A non-aqueous electrochemical cell wherein the electrolyte is comprised of a salt complexed by a tertiary amine and an aromatic organic solvent is taught by Whitney and Foster, U.S. Pat. No. 4,670,363. Whitney and Foster found that the conductivity of these types of electrolyte solutions could be raised over an order of magnitude with the addition of 10% or more of a polar solvent having a dielectric constant greater than 20, such as propylene carbonate or sulfolane. The addition of the tertiary amines act as conductivity enhancers in organic lithium electrolyte solutions. The battery taught by Whitney and Foster is not a lithium-ion battery.
Use of polyamines as electrolyte additives in electrochemical cells are not well known in the electrochemical community; and their use in lithium-ion batteries, in particular, has not been explored.

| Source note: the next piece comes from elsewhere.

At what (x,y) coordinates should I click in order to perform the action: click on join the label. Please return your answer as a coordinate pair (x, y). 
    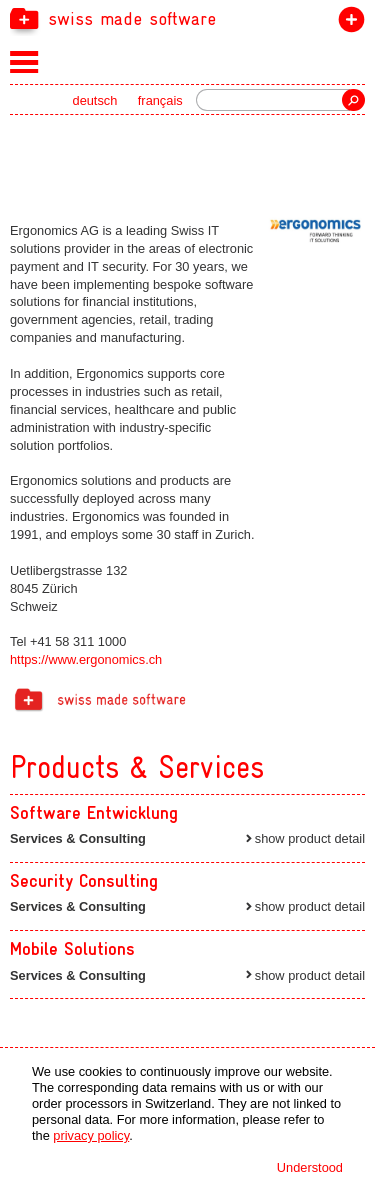     Looking at the image, I should click on (347, 23).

Although the use of graphitic carbonaceous electrodes in lithium-ion batteries has been taught in the prior art, and the problem of exfoliation identified, the need still exists to provide a rechargeable lithium-ion battery that solves the exfoliation problem in a simple and cost effective fashion. The present invention addresses this issue by providing a method and means for preventing the exfoliation of the graphitic carbonaceous anode by adding readily available chelating agents to the electrolyte so as to prevent the cointercalation of the electrolyte solvent into the graphite electrode during the cell discharge.
Moreover, the addition of the chelating agents within the scope of the present invention to the electrolyte of the lithium-ion cell will provide an electrolyte which allows reversible intercalation of lithium ions with less exfoliation of the graphite anode or excessive irreversible capacity loss. In general, the present invention provides a method for improving the overall cell performance of lithium-ion electrochemical cells having graphitic carbonaceous electrodes therein.